■ **EXERCISE BRIEF**
For this exercise, output exactly the lines from the opening line of the listing through the line with "Managing Director", skipping pictures.

-----

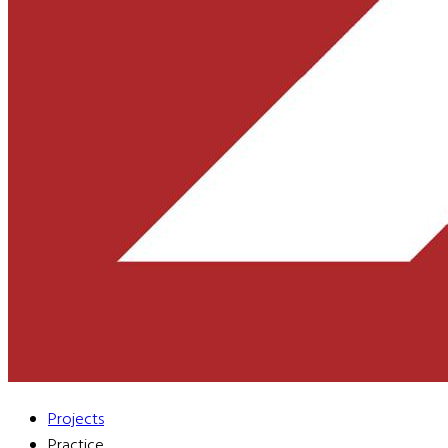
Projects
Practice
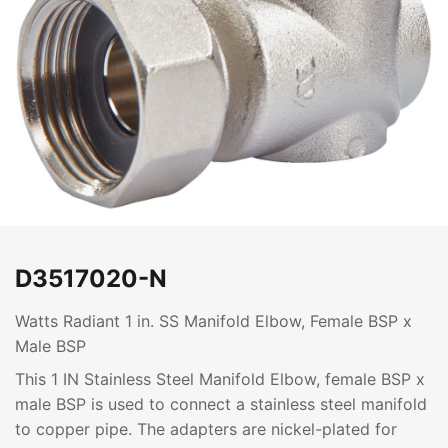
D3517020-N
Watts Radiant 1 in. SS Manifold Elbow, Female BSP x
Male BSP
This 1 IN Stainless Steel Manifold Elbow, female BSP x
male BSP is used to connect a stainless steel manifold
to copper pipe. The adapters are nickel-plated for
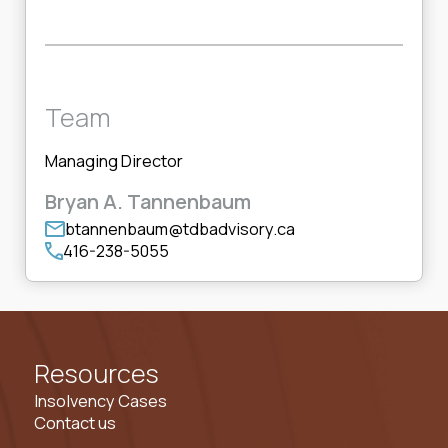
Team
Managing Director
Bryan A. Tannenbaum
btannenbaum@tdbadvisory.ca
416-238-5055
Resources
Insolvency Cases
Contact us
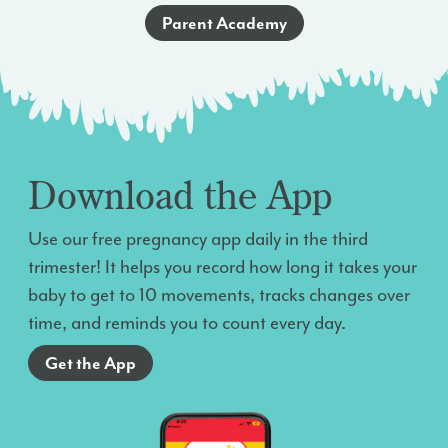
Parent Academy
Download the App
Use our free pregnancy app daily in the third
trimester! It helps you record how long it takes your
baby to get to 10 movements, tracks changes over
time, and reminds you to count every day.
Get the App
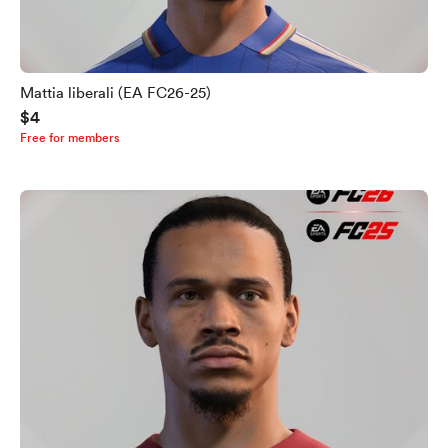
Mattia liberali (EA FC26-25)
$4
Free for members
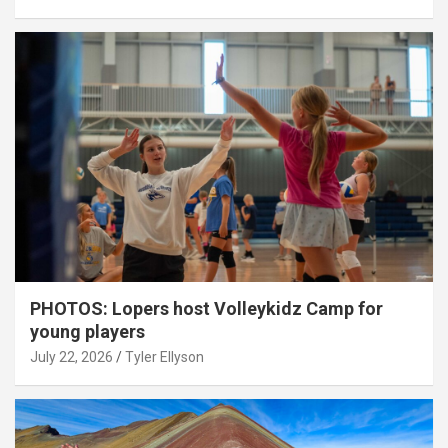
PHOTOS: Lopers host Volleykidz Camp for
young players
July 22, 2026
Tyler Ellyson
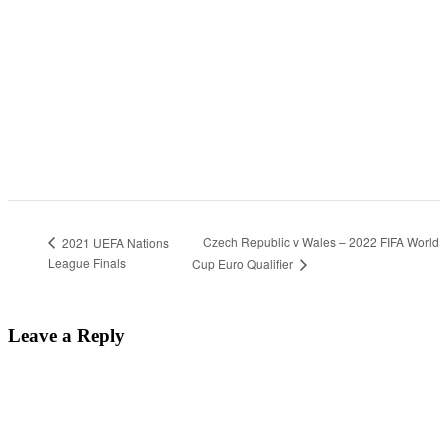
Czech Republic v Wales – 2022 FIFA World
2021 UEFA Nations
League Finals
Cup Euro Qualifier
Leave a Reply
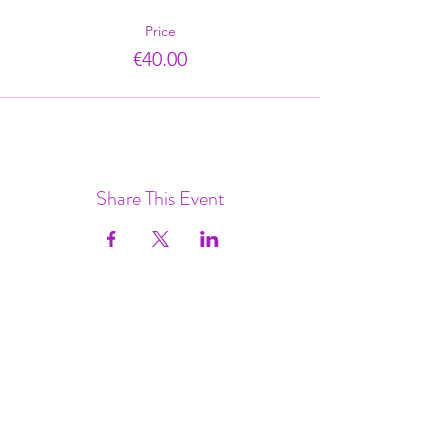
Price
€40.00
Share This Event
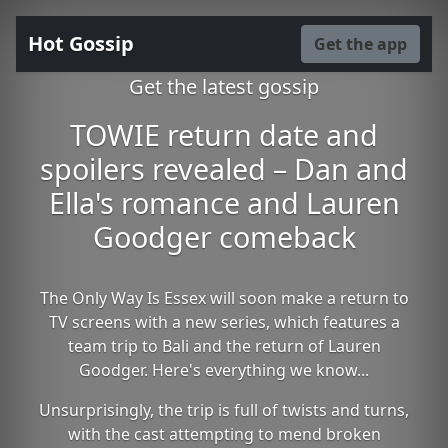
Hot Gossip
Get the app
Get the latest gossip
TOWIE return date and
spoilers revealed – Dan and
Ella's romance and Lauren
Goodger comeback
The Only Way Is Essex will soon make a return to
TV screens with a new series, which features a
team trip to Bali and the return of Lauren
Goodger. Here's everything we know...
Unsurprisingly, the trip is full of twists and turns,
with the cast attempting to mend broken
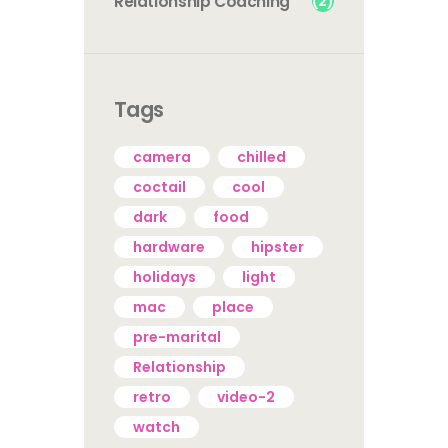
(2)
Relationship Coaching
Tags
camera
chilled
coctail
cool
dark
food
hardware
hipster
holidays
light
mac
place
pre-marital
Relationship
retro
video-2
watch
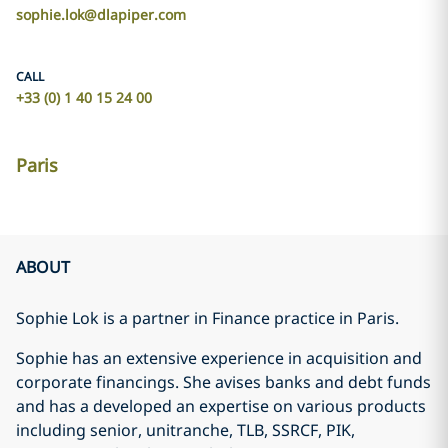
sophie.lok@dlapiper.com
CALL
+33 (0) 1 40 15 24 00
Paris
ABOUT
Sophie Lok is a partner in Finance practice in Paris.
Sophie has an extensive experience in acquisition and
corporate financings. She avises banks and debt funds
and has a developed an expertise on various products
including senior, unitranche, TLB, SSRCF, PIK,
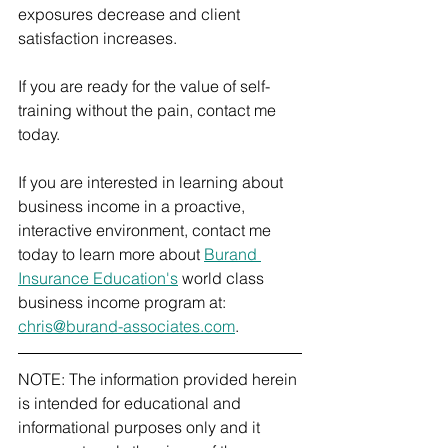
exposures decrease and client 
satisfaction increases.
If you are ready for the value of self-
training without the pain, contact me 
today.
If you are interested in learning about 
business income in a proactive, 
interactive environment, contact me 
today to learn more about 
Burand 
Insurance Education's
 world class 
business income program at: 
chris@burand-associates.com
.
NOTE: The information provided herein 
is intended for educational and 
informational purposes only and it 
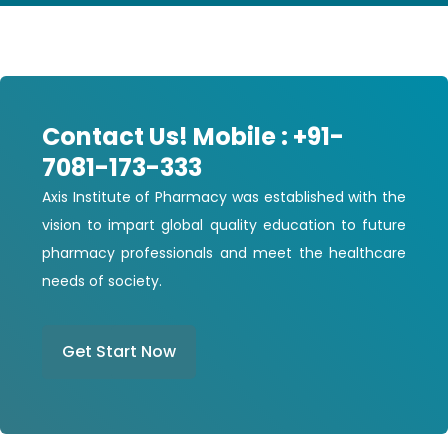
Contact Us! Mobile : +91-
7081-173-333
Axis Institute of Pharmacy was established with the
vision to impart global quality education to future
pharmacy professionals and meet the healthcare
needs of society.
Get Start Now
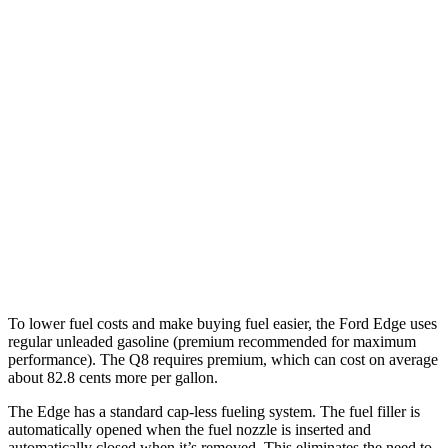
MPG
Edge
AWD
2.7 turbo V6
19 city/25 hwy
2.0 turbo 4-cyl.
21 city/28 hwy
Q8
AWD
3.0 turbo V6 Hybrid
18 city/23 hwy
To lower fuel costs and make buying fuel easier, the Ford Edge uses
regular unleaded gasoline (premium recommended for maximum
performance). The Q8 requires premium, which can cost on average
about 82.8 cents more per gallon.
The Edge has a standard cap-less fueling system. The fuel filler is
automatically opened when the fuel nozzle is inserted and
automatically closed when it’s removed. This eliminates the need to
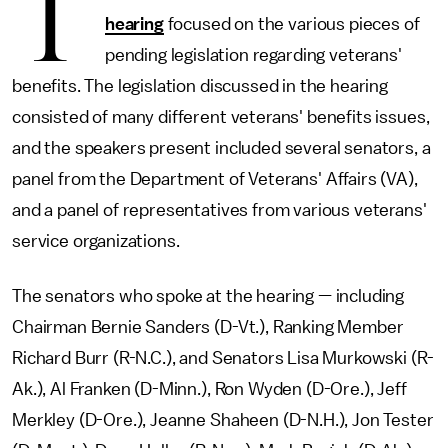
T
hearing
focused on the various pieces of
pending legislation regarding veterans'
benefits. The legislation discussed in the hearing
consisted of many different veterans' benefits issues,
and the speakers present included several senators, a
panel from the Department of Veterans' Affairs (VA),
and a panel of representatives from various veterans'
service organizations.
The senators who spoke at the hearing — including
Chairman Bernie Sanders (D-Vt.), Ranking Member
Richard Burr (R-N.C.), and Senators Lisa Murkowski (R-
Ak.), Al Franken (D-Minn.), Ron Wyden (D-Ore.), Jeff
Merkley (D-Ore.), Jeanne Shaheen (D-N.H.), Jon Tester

-----

■ **THE COMPLETED TASK**
Projects
Practice
D3517020-N
Watts Radiant 1 in. SS Manifold Elbow, Female BSP x
Male BSP
This 1 IN Stainless Steel Manifold Elbow, female BSP x
male BSP is used to connect a stainless steel manifold
to copper pipe. The adapters are nickel-plated for
Team
Managing Director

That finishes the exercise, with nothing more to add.